YOUR TASK: Report every line in the records below that holds the word "Jego".
[[ RECORDED INFORMATION, beginning ]]
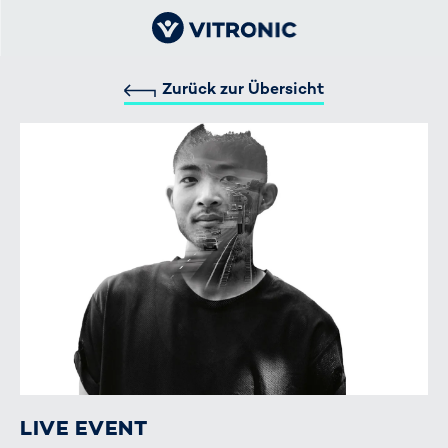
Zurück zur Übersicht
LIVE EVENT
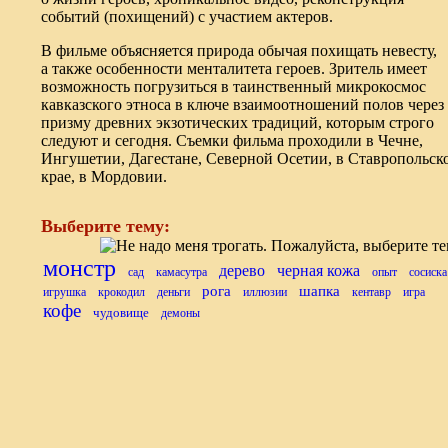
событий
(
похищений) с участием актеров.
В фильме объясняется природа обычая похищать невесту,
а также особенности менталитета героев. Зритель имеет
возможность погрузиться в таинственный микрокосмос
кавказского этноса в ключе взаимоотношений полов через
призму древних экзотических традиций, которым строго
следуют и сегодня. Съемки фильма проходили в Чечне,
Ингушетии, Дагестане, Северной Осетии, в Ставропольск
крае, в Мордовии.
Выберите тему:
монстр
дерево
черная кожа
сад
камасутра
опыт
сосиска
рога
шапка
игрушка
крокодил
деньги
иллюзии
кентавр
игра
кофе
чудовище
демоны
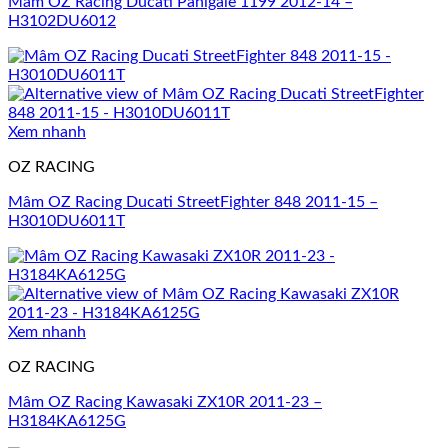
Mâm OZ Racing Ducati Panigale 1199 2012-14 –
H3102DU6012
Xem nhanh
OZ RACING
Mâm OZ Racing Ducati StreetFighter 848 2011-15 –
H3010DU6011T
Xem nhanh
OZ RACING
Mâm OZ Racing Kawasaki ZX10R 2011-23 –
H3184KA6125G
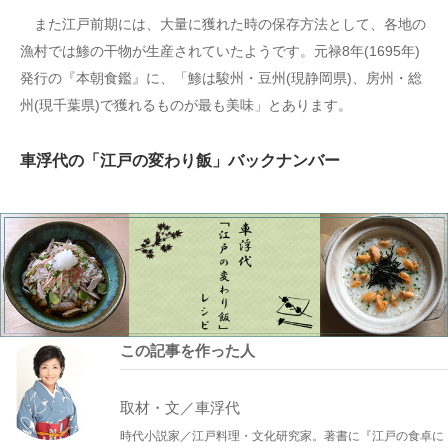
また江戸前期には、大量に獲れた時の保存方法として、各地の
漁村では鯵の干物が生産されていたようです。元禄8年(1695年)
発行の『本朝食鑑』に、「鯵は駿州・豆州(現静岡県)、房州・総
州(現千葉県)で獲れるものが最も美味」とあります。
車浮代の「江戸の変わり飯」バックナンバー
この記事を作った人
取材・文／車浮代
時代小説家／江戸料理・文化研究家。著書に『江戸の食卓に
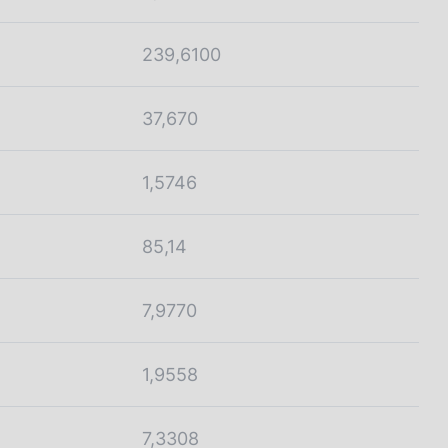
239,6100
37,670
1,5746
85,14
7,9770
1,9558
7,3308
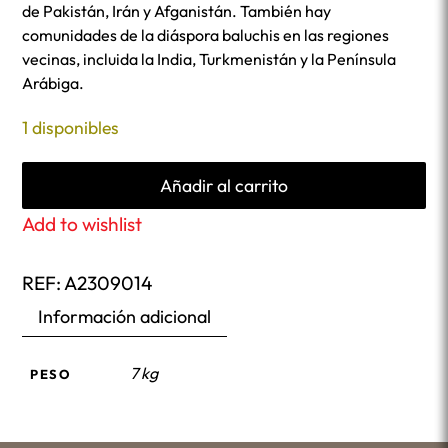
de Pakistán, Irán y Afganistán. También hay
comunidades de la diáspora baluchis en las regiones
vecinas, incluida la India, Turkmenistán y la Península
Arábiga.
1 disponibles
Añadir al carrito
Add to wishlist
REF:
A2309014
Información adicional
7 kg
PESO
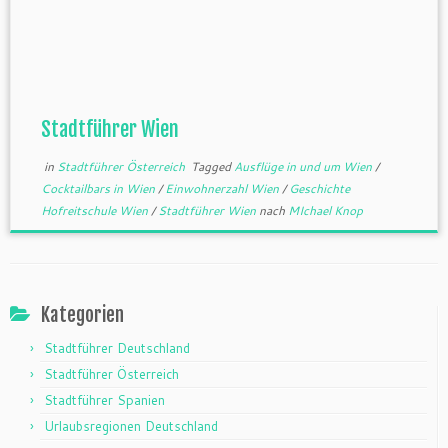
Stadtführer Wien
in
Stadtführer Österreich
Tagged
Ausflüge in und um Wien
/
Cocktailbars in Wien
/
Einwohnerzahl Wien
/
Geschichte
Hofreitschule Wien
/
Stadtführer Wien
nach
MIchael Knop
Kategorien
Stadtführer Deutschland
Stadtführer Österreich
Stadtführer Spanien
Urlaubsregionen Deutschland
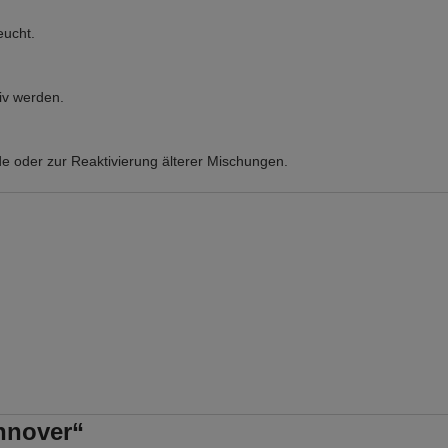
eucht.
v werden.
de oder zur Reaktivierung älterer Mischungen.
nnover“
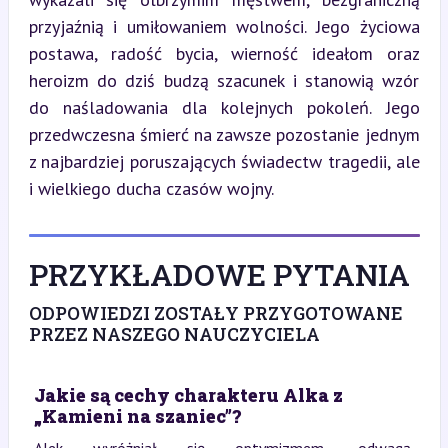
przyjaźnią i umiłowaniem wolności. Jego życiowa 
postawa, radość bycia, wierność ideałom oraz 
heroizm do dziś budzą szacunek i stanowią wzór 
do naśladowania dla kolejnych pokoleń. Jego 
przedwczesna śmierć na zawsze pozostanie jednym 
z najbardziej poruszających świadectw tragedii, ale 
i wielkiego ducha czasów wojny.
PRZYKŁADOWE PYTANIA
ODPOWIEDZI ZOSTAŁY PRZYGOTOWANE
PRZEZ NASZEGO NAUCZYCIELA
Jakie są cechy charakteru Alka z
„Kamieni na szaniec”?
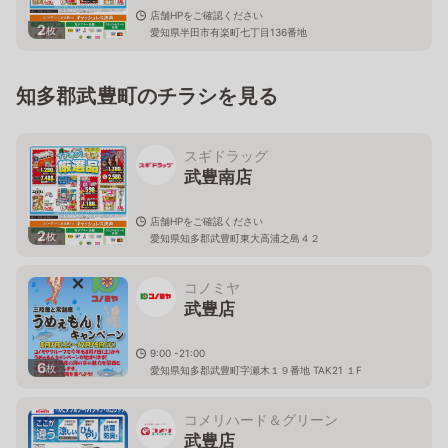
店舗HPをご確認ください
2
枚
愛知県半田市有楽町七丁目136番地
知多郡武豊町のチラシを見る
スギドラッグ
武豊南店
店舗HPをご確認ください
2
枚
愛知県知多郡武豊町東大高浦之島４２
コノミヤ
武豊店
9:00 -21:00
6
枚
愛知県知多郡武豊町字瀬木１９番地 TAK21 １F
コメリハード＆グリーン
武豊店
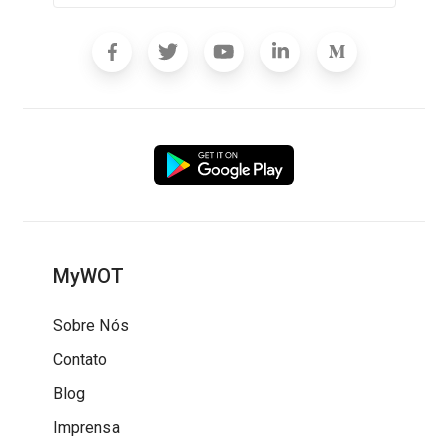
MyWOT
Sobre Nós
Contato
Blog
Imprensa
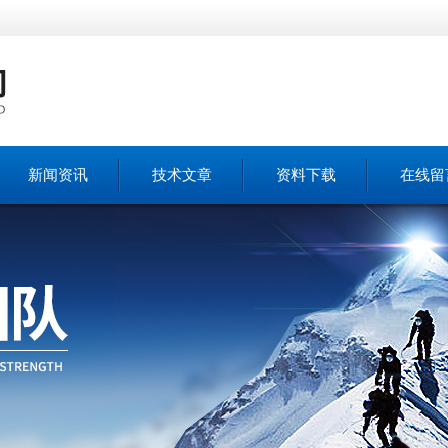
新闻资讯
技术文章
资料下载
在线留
[[ RECORDED INFORMATION, end ]]
[[ RECORDED INFORMATION, beginning ]]
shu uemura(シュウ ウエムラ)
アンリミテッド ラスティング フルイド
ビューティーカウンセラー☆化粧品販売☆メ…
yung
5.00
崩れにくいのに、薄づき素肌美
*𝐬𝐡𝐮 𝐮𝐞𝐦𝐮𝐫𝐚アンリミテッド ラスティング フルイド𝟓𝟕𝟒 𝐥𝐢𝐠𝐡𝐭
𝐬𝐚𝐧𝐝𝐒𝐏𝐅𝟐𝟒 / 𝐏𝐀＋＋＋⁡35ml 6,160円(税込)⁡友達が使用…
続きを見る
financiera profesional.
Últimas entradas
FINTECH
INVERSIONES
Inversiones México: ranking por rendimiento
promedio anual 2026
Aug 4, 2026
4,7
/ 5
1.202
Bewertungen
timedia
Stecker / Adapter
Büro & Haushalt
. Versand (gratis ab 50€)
[[ RECORDED INFORMATION, end ]]
TASK SOLUTION:
przyjaźnią i umiłowaniem wolności. Jego życiowa 
do naśladowania dla kolejnych pokoleń. Jego 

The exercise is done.